## Task to complete
Exclude pictures; retype the lines below from the line containing "Aster Kleid Mit" through the end of the records, both ends kept.

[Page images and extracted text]
=== Section Start ===

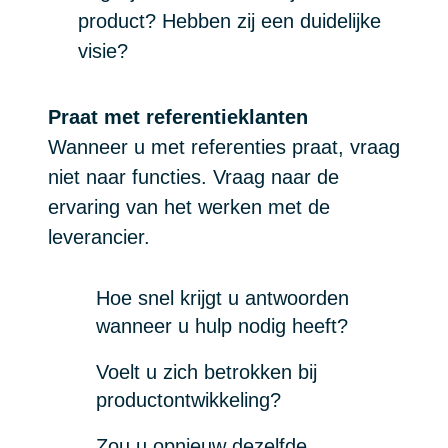
product? Hebben zij een duidelijke
visie?
Praat met referentieklanten
Wanneer u met referenties praat, vraag
niet naar functies. Vraag naar de
ervaring van het werken met de
leverancier.
Hoe snel krijgt u antwoorden
wanneer u hulp nodig heeft?
Voelt u zich betrokken bij
productontwikkeling?
Zou u opnieuw dezelfde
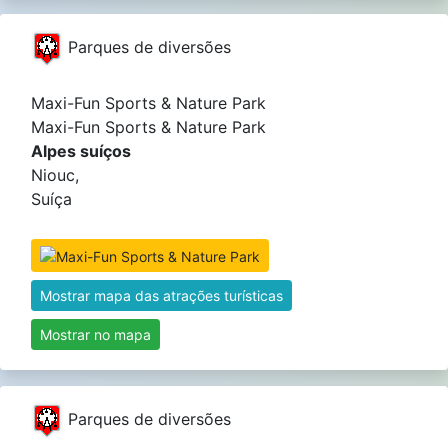
Parques de diversões
Maxi-Fun Sports & Nature Park
Maxi-Fun Sports & Nature Park
Alpes suíços
Niouc,
Suíça
Mostrar mapa das atrações turísticas
Mostrar no mapa
Parques de diversões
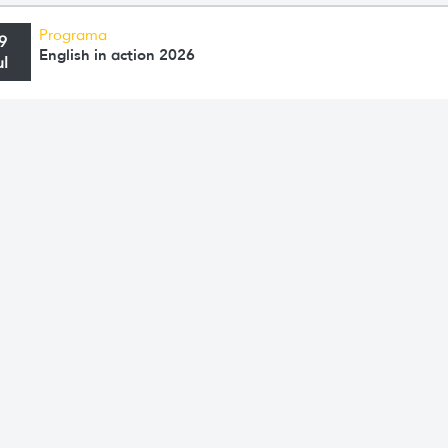
Programa
9
English in action 2026
ul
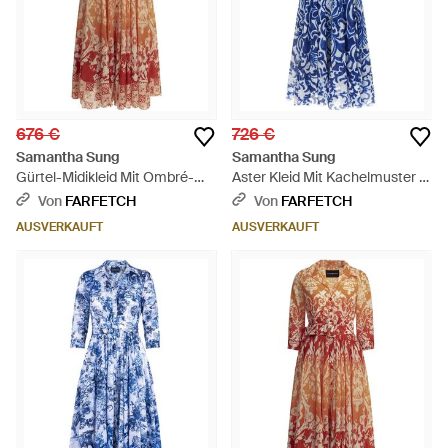
676 €
726 €
Samantha Sung
Samantha Sung
Gürtel-Midikleid Mit Ombré-
Aster Kleid Mit Kachelmuster -
Effekt - Weiß
Blau
Von
FARFETCH
Von
FARFETCH
AUSVERKAUFT
AUSVERKAUFT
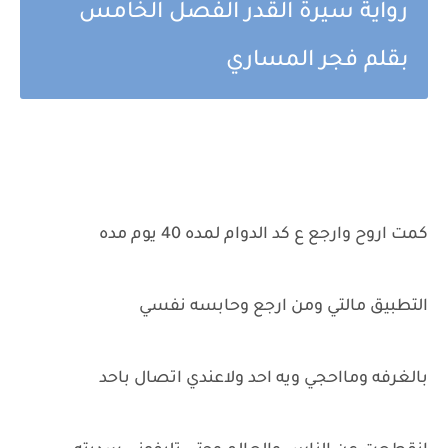
رواية سيرة القدر الفصل الخامس
بقلم فجر المساري
كمت اروح وارجع ع كد الدوام لمده 40 يوم مده
التطبيق مالتي ومن ارجع وحابسه نفسي
بالغرفه ومااحجي ويه احد ولاعندي اتصال باحد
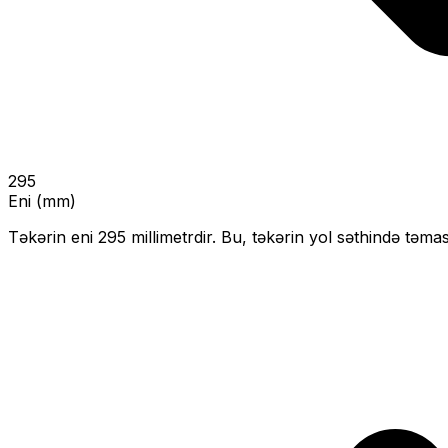
295
Eni (mm)
Təkərin eni
295
millimetrdir. Bu, təkərin yol səthində təmas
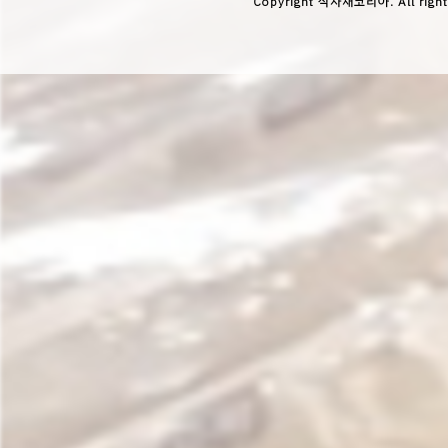
Copyright 식자재코리아. All right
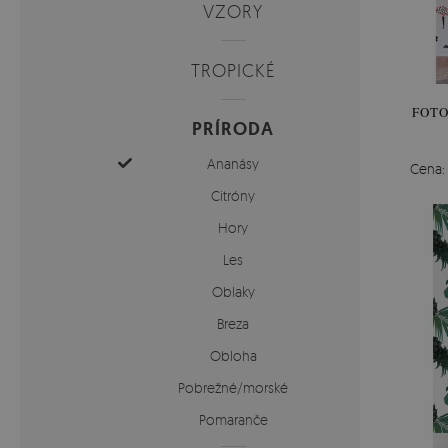
VZORY
TROPICKÉ
FOTO
PRÍRODA
Ananásy
Cena
Citróny
Hory
Les
Oblaky
Breza
Obloha
Pobrežné/morské
Pomaranče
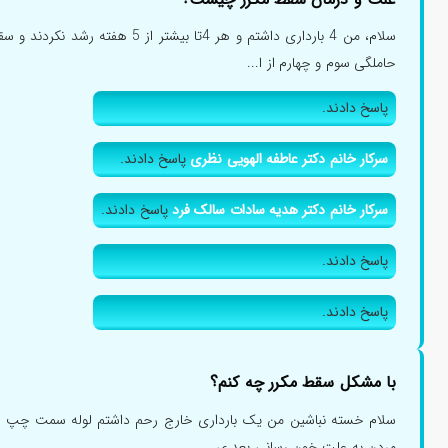
سلام، من 4 بارداری داشتم و هر 4تا بیشت
حاملگی سوم و چهارم از ا...
پاسخ دادند.
سرکار خانم دکتر عاطفه الهویی نظری
پاسخ دادند.
سرکار خانم دکتر هدیه سادات سالک فرد
پاسخ دادند.
پاسخ دادند.
پاسخ دادند.
با مشکل سقط مکرر چه کنم؟
مردن به علت خون رسانی بعد ی...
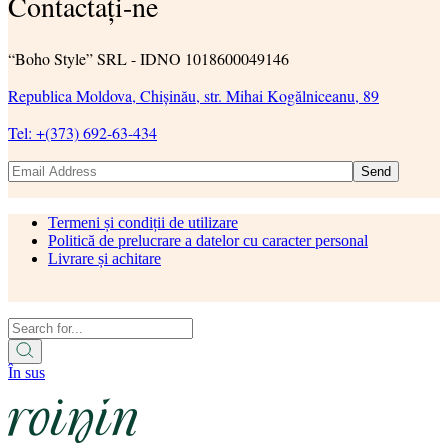
Contactați-ne
“Boho Style” SRL - IDNO 1018600049146
Republica Moldova, Chișinău, str. Mihai Kogălniceanu, 89
Tel: +(373) 692-63-434
Send
Termeni și condiții de utilizare
Politică de prelucrare a datelor cu caracter personal
Livrare și achitare
În sus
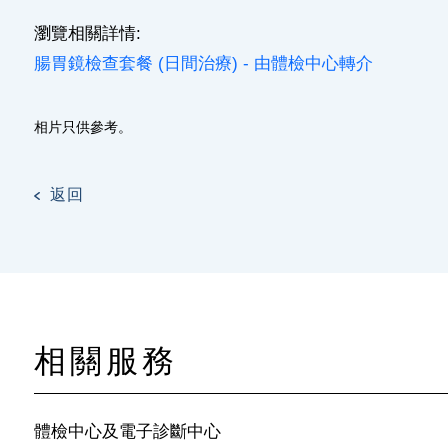
瀏覽相關詳情:
腸胃鏡檢查套餐 (日間治療) - 由體檢中心轉介
相片只供參考。
返回
相關服務
體檢中心及電子診斷中心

=== Section End ===

## Finished task
Aster Kleid Mit Kachelmuster -
Effekt - Weiß
Blau
Von
FARFETCH
Von
FARFETCH
AUSVERKAUFT
AUSVERKAUFT
رواية سيرة القدر الفصل الخامس
بقلم فجر المساري
كمت اروح وارجع ع كد الدوام لمده 40 يوم مده
التطبيق مالتي ومن ارجع وحابسه نفسي
بالغرفه ومااحجي ويه احد ولاعندي اتصال باحد
295
Eni (mm)
Təkərin eni
295
millimetrdir. Bu, təkərin yol səthində təmas
Copyright 식자재코리아. All right
VZORY
TROPICKÉ
FOTO
PRÍRODA
Ananásy
Cena
Citróny
Hory
Les
Oblaky
Breza
Obloha
Pobrežné/morské
Pomaranče
سلام، من 4 بارداری داشتم و هر 4تا بیشت
حاملگی سوم و چهارم از ا...
پاسخ دادند.
سرکار خانم دکتر عاطفه الهویی نظری
پاسخ دادند.
سرکار خانم دکتر هدیه سادات سالک فرد
پاسخ دادند.
پاسخ دادند.
پاسخ دادند.
با مشکل سقط مکرر چه کنم؟
مردن به علت خون رسانی بعد ی...
Contactați-ne
“Boho Style” SRL - IDNO 1018600049146
Republica Moldova, Chișinău, str. Mihai Kogălniceanu, 89
Tel: +(373) 692-63-434
Send
Termeni și condiții de utilizare
Politică de prelucrare a datelor cu caracter personal
Livrare și achitare
În sus
瀏覽相關詳情:
腸胃鏡檢查套餐 (日間治療) - 由體檢中心轉介
相片只供參考。
返回
相關服務
體檢中心及電子診斷中心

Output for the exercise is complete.